To identify metabolites that differed between groups, multivariate statistical analyses, including principal component analysis (PCA) and partial least squares discriminant analysis (PLS-DA), were performed, along with univariate analyses (fold change (FC) and Student’s t-test). Data were further analyzed using clustering, log2 transformation, and z-score normalization (zero mean normalization). Hierarchical clustering was performed using Euclidean distance to assess the metabolic pathway enrichment of differential metabolites in the KEGG database. Pathways with p < 0.05 were considered significantly enriched for differential metabolites.
2.10. Correlation Analysis Between the Microbiome and Metabolome
We compared the top 50 most abundant microbiome data obtained from 16S rRNA sequencing with the top 50 metabolite data obtained from untargeted metabolomics (LC-MS) assays using Spearman correlation analyses to assess the correlation between metabolite intensity and microbial abundance.
2.11. Statistical Analysis
IBM SPSS Statistics (R26.0.0.0, Inc., Chicago, IL, USA) was used to perform ANOVA and Student’s t-tests on all data. All experimental data are expressed as mean ± standard error of the mean (S.E.M.), with p < 0.05 considered statistically significant.
3. Results
3.1. CA Protects Against Pullorum Disease by Restoring Intestinal Tight Junctions
Regarding clinical manifestations, the chicks in each group exhibited different symptoms. Chicks in the S.P group showed loss of appetite and exhibited piling behavior, depressed spirit, loose fluff, diarrhea, and white fecal slime visible at the anus.

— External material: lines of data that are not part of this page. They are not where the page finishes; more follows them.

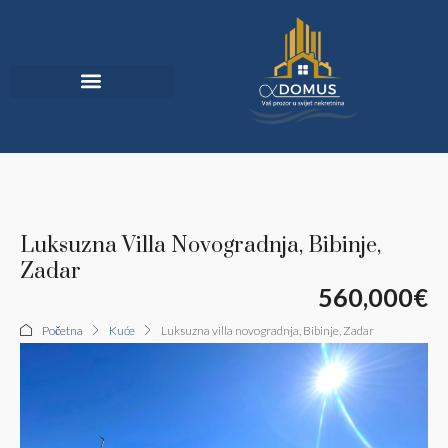
Jedinstvena Ponuda
Luksuzna Villa Novogradnja, Bibinje,
Zadar
560,000€
Početna
Kuće
Luksuzna villa novogradnja, Bibinje, Zadar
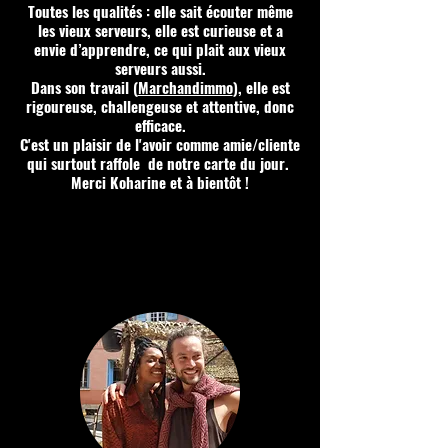
Toutes les qualités : elle sait écouter même
les vieux serveurs, elle est curieuse et a
envie d’apprendre, ce qui plait aux vieux
serveurs aussi.
Dans son travail (
Marchandimmo
), elle est
rigoureuse, challengeuse et attentive, donc
efficace.
C'est un plaisir de l'avoir comme amie/cliente
qui surtout raffole de notre carte du jour.
Merci Koharine et à bientôt !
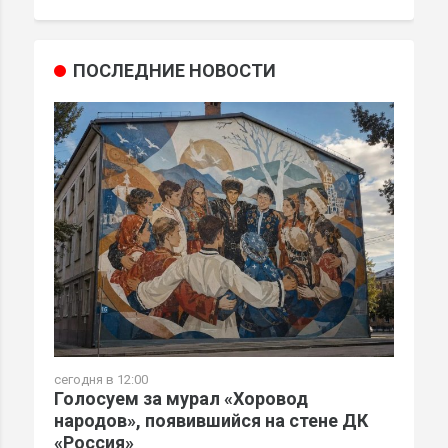
ПОСЛЕДНИЕ НОВОСТИ
сегодня в 12:00
Голосуем за мурал «Хоровод
народов», появившийся на стене ДК
«Россия»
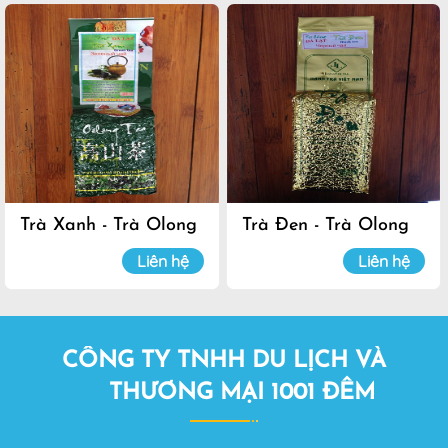
Trà Xanh - Trà Olong
Trà Đen - Trà Olong
Đà Lạt
Đà Lạt
Liên hệ
Liên hệ
CÔNG TY TNHH DU LỊCH VÀ
THƯƠNG MẠI 1001 ĐÊM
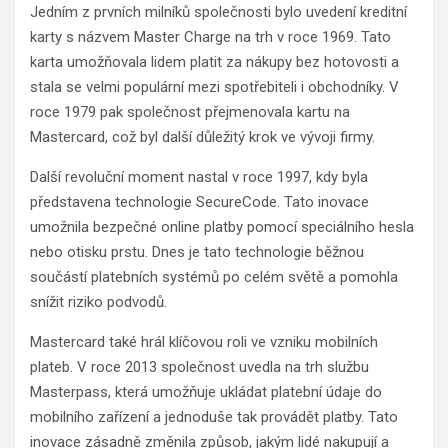
Jedním z prvních milníků společnosti bylo uvedení kreditní
karty s názvem Master Charge na trh v roce 1969. Tato
karta umožňovala lidem platit za nákupy bez hotovosti a
stala se velmi populární mezi spotřebiteli i obchodníky. V
roce 1979 pak společnost přejmenovala kartu na
Mastercard, což byl další důležitý krok ve vývoji firmy.
Další revoluční moment nastal v roce 1997, kdy byla
představena technologie SecureCode. Tato inovace
umožnila bezpečné online platby pomocí speciálního hesla
nebo otisku prstu. Dnes je tato technologie běžnou
součástí platebních systémů po celém světě a pomohla
snížit riziko podvodů.
Mastercard také hrál klíčovou roli ve vzniku mobilních
plateb. V roce 2013 společnost uvedla na trh službu
Masterpass, která umožňuje ukládat platební údaje do
mobilního zařízení a jednoduše tak provádět platby. Tato
inovace zásadně změnila způsob, jakým lidé nakupují a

In contrast, chicks in the CA group showed noticeable improvement on the second and third days after gavage administration, with increased vigor and reduced dysentery. The CA group showed the proinflammatory cytokines IL-1β and TNF-α in ileal tissues, which were significantly higher in the S.P group. However, the expression was significantly decreased in the CA group (p < 0.05). Meanwhile, the expression of the anti-inflammatory cytokine IL-10 showed an opposite trend to that of proinflammatory factors, with a significant decrease in the S.P group compared to the CON group and there was an increase in IL-10 levels after treatment with CA (p < 0.05) on the second and third day after gavage administration, with a slight increase in vigor and an improvement in dysentery. Histopathological examination (H&E staining) revealed that the ileal tissue in the CON group was regularly arranged and densely organized without apparent lesions. The intestinal villi of the S.P group were broken and irregularly arranged, the epithelial cells were detached, and the ileal histomorphology was significantly improved in the CA group compared to the S.P group (Figure 2A). Following infection with S. pullorum, immune cells respond to the bacteria by secreting various cytokines. Our research revealed that the expression of proinflammatory cytokines IL-1β and TNF-α in ileal tissues was significantly elevated in the S.P group. At the same time, it notably decreased in the CA group (p < 0.05). In contrast, the expression of the anti-inflammatory cytokine IL-10 was significantly lower in the S.P group compared to the CON group. However, it showed an increase after CA treatment (p < 0.05) (Figure 2B).
It is well established that intestinal TJs play a primary role in preventing the invasive process of S. pullorum. We used in situ hybridization (ISH) and RT-qPCR to examine the role of CA in restoring intestinal TJs. As shown in Figure 3A,B, the fluorescence intensity indicating gene expression in the S.P group was weaker than in the CON group, while it was stronger in the CA group. RT-qPCR results showed that the mRNA expression of the three proteins was significantly decreased in the S.P group compared to the CON group and up-regulated in the CA group compared to the S.P group (p < 0.05) (Figure 3C).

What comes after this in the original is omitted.